### Problem
Within the material below, locate the line with "Nile Business City Tower" and the line with "شركة نايل للتطوير العقاري ليصبح أفضل مولات", then return those two lines and all lines between them, exactly as written.
======== Data extract ========
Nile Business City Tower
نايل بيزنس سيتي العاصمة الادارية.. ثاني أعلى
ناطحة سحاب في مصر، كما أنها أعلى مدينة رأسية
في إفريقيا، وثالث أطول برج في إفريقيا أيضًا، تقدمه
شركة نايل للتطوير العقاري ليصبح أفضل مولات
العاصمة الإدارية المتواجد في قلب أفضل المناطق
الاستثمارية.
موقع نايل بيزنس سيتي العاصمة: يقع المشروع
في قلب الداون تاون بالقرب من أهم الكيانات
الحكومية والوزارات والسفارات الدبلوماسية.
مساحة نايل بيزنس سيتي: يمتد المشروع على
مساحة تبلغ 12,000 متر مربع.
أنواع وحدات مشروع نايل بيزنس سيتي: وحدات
========
======== Data extract ========
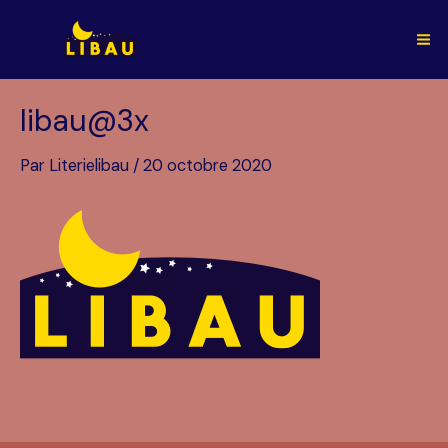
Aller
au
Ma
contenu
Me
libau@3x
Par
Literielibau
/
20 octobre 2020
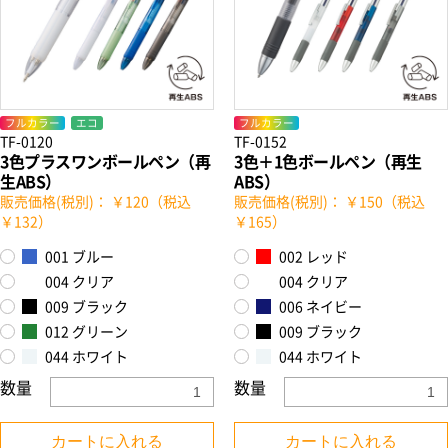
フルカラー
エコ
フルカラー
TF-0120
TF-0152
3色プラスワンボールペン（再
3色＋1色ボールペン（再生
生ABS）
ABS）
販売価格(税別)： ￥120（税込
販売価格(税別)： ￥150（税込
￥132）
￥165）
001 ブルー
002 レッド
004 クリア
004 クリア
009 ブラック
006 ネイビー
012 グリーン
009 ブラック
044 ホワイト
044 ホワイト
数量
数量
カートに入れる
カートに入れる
========
### Answer
Nile Business City Tower
نايل بيزنس سيتي العاصمة الادارية.. ثاني أعلى
ناطحة سحاب في مصر، كما أنها أعلى مدينة رأسية
في إفريقيا، وثالث أطول برج في إفريقيا أيضًا، تقدمه
شركة نايل للتطوير العقاري ليصبح أفضل مولات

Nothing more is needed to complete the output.